左から『風の歌を聴け』『1973年のピンボール』『羊をめぐる冒険(上)』『カンガルー日和』

 佐々木マキの自選マンガ集『うみべのまち』が、今年7月に刊行され、版を重ねています。佐々木マキは村上春樹の初期三部作『風の歌を聴け』『1973年のピンボール』『羊をめぐる冒険』などの表紙の絵でも知られるマンガ家で、村上春樹が、その『うみべのまち』の帯に推薦の言葉を書いています。

 それによると、1960年代の後半、高校時代に神戸に住んでいた村上春樹は、新しいスタイルのコミックを興奮して読んでいて、中でも佐々木マキの作品に圧倒的な新鮮さを感じていたようです。だから最初の小説『風の歌を聴け』の単行本化が決まると、「その表紙はどうしても佐々木マキさんの絵でなくてはならなかった」と書いています。
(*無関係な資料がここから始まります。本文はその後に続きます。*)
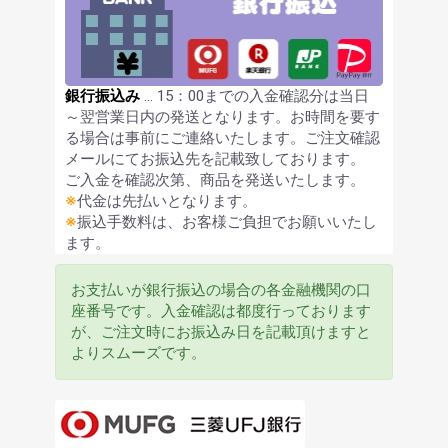
銀行振込み
… 15：00までの入金確認分は当日
～翌営業日内の発送となります。お時間を要す
る場合は事前にご連絡いたします。ご注文確認
メールにてお振込先を記載致しております。
ご入金を確認次第、商品を発送いたします。
※
代金は先払いとなります。
※
振込手数料は、お客様ご負担でお願いいたし
ます。
お支払いが銀行振込の場合の各金融機関の口
座番号です。入金確認は都度行っております
が、ご注文時にお振込み日を記載頂けますと
よりスムーズです。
 私も佐々木マキの新作が載るマンガ雑誌「ガロ」を楽しみにしていた1人ですし、『やっぱりおおかみ』『ムッシュ・ムニエルをごしょうかいします』『ぶたのたね』などの絵本を笑いながら読んだものです。

 その佐々木マキが表紙を描き、本の中にも佐々木マキの絵がたくさん入った村上春樹の比較的初期の本に『カンガルー日和』(1983年)という作品集があります。この本には村上春樹にしては珍しく「あとがき」がついていて、その最後に「マキさんには僕の長篇の表紙の絵をずっと描いていただいていたのだが、本文の方で一緒に仕事をしたいという念願がかなって、とても嬉しい」と記してあるのです。村上春樹が佐々木マキの作品をとても好きだったことがよくわかります。
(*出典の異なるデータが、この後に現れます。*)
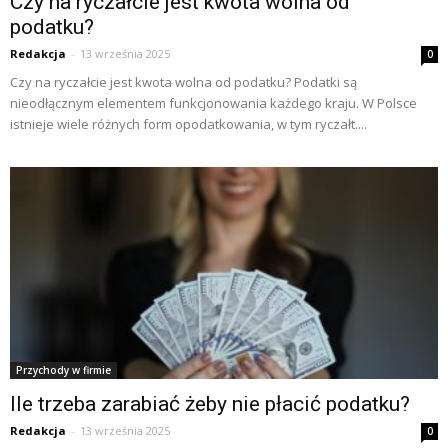
Czy na ryczałcie jest kwota wolna od
podatku?
Redakcja
-
13 września 2025
0
Czy na ryczałcie jest kwota wolna od podatku? Podatki są
nieodłącznym elementem funkcjonowania każdego kraju. W Polsce
istnieje wiele różnych form opodatkowania, w tym ryczałt....
Przychody w firmie
Ile trzeba zarabiać żeby nie płacić podatku?
Redakcja
-
13 września 2025
0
 そして、そのあとがきは「ここに集めた23編の短かい小説?のようなもの?は81年4月から83年3月にわたって、僕がある小さな雑誌のために書きつづけたものである」と書き出されています。村上春樹自身「短かい小説?のようなもの」と記していますし、村上春樹の作品集としては、やや軽いものと受け取られているかもしれませんが、村上春樹という作家を考えていく時に、この『カンガルー日和』は、かなり重要な位置を占める作品集ではないかと、私は思っています。

 その証拠というわけではありませんが、米国で最初に刊行された村上春樹の短篇選集『象の消滅』には「四月のある晴れた朝に100パーセントの女の子に出会うことについて」と「窓」(「バート・バカラックはお好き?」を改題)の2篇が入っていますし、米国刊行2冊目の短篇選集『めくらやなぎと眠る女』では「鏡」「カンガルー日和」「かいつぶり」「スパゲティーの年に」「とんがり焼の盛衰」の5篇が収録されているのです。
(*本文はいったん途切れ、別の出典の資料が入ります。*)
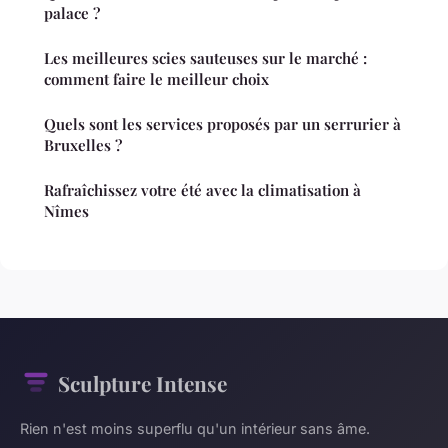
palace ?
Les meilleures scies sauteuses sur le marché :
comment faire le meilleur choix
Quels sont les services proposés par un serrurier à
Bruxelles ?
Rafraîchissez votre été avec la climatisation à
Nîmes
Sculpture Intense
Rien n'est moins superflu qu'un intérieur sans âme.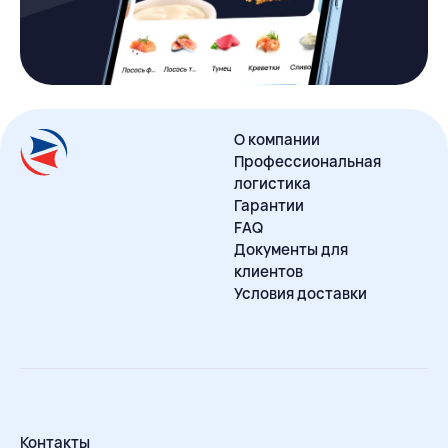
О компании
Профессиональная
логистика
Гарантии
FAQ
Документы для
клиентов
Условия доставки
Контакты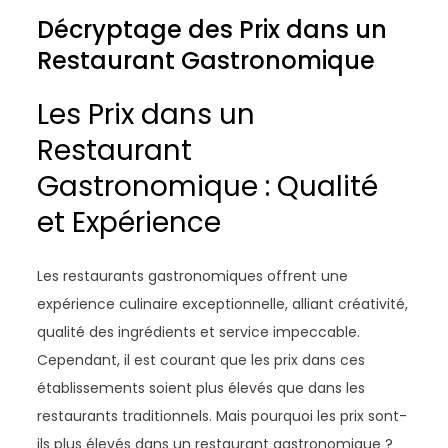
Décryptage des Prix dans un
Restaurant Gastronomique
Les Prix dans un
Restaurant
Gastronomique : Qualité
et Expérience
Les restaurants gastronomiques offrent une
expérience culinaire exceptionnelle, alliant créativité,
qualité des ingrédients et service impeccable.
Cependant, il est courant que les prix dans ces
établissements soient plus élevés que dans les
restaurants traditionnels. Mais pourquoi les prix sont-
ils plus élevés dans un restaurant gastronomique ?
 前回のコラムでは村上春樹のエッセイ集『おおきなかぶ、むずかしいアボカド 村上ラヂオ2』を取りあげ、野菜好きな村上春樹を紹介しました。そして、この『カンガルー日和』に「1963/1982年のイパネマ娘」という短篇があるのですが、その中にも野菜好きな「僕」と「女の子」が出てきます。

 同作の僕は「イパネマの娘」という曲を聴くたびに、高校の廊下を思い出します。それは暗くて、少し湿った、高校の廊下です。なぜ思い出すのか、その脈絡は自分でもよくわからないのですが、高校の廊下といえば「僕はコンビネーション・サラダを思い出す。レタスとトマトとキュウリとピーマンとアスパラガス、輪切りたまねぎ、そしてピンク色のサザン・アイランド・ドレッシング」なのだそうです。作中にもありますが「ここにもやはり脈絡なんてない」のです。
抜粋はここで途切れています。